There is a famous Zen koan that asks, “What is your original face, the face you had before you were born?”

Whenever I have heard this koan, my first response is, “I have no idea how to answer that.” And of course, that is the purpose of a Zen koan, to confound the thinking mind and in so doing, wake us up to a deeper form of knowing.

One thing I have noticed is that the more I am able to sit in that not knowing state, to rest in a sense of “just being”, the more I can relax and feel what, if anything, is needed next. It is not a conceptual process; it is more like a listening. And from that listening, originality emerges (“original” meaning “from the origin” or “from the source”).

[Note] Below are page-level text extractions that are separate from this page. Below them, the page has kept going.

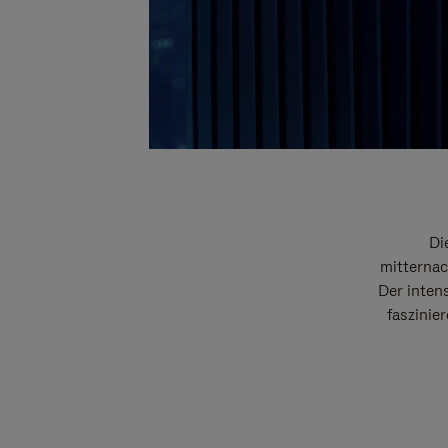
Di
mitternac
Der intens
faszinie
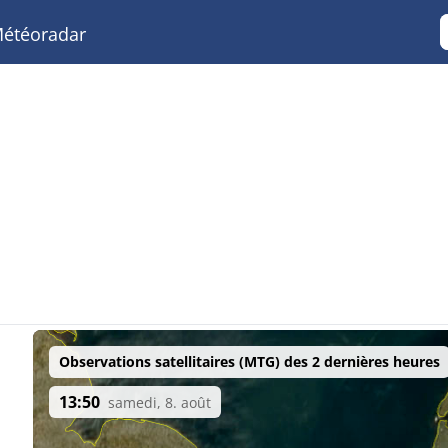
étéoradar
Observations satellitaires (MTG) des 2 dernières heures
13:50
samedi, 8. août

Waking up is not about copying anyone or anything. It can’t be. Because as soon as we are mimicking something, we are recycling someone else’s experience. We are one step removed from the source; we are no longer rooted in our own moment-to-moment revelatory experience.

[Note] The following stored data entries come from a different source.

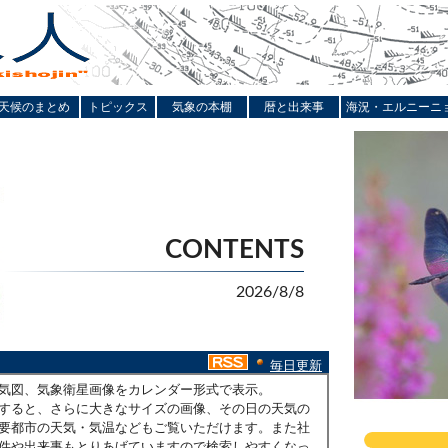
天候のまとめ
トピックス
気象の本棚
暦と出来事
海況・エルニーニ
CONTENTS
2026/8/8
毎日更新
気図、気象衛星画像をカレンダー形式で表示。
すると、さらに大きなサイズの画像、その日の天気の
要都市の天気・気温などもご覧いただけます。また社
件や出来事もとりあげていますので検索しやすくなっ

My basic point here is that the more we discover our own Original Face, the face we had before we were born, the more confident we become in expressing ourselves in unique ways. In a sense, great spiritual teachers feel to me like great “artists of the spirit.” And like an inspired musician, poet, or painter, a spiritual artist knows that he or she must spend time in the space of not knowing and then trust the melodies, visions, words, and guidance that come through.

Sometimes people say to me that they are afraid of spiritual awakening because they are afraid of being erased, afraid that they will turn into a paste of nothingness. What I have found is that the more we drop the sense of being separate and disconnected, the more we tune to the underlying, unifying “hum” of being, the more we become plugged in to a current that begins to animate our life. And sometimes, the life force expresses through us in pretty outrageous ways. We take chances. We speak from our heart. We become a mystery to ourselves and a creative force in the world.

To take this even further, what if the more we discover our Original Face, the more our one-and-only physical face starts to express the love and beauty of the cosmos in unusual and distinctive ways? Abraham Lincoln is attributed with saying “Every man over 40 is responsible for his face.” I take this to mean that each one of us has a responsibility for the love and kindness and warmth and openness that our face communicates. What if the quality in our eyes, the shape of our mouth, the openness of our forehead, and even the character of our nose, is a direct expression of our capacity to know and rest in being?

At Sounds True, we often refer to the Wake Up Festival as a celebration of the “many faces of awakening.” And I love that phrase. I look forward to seeing each and every person’s one and only original face this August in the Rocky Mountains.